Collected data:
= = =

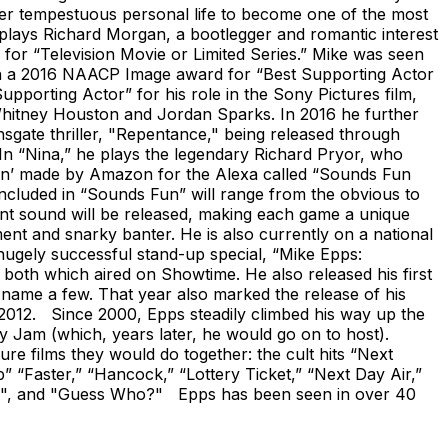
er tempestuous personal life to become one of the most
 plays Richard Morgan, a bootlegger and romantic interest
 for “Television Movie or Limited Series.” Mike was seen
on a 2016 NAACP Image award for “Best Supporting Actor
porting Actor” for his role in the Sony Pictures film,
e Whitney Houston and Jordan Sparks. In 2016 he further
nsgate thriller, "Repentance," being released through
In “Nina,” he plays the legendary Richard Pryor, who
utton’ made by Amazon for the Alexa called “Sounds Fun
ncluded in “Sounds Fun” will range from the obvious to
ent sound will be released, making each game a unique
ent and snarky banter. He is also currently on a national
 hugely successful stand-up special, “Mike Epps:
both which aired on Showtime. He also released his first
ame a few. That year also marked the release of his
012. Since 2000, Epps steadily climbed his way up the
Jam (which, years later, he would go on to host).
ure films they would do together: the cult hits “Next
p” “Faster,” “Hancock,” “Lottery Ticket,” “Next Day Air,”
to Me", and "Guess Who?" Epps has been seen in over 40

= = =

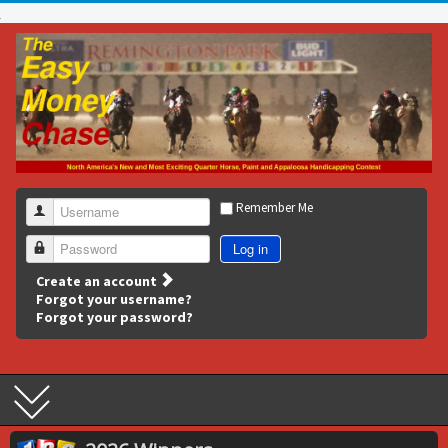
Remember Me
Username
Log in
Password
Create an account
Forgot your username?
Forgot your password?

= = =

→ **Task**:
Where a line above includes "seen", copy that line.

→ **Output of the exercise**:
 for “Television Movie or Limited Series.” Mike was seen
to Me", and "Guess Who?" Epps has been seen in over 40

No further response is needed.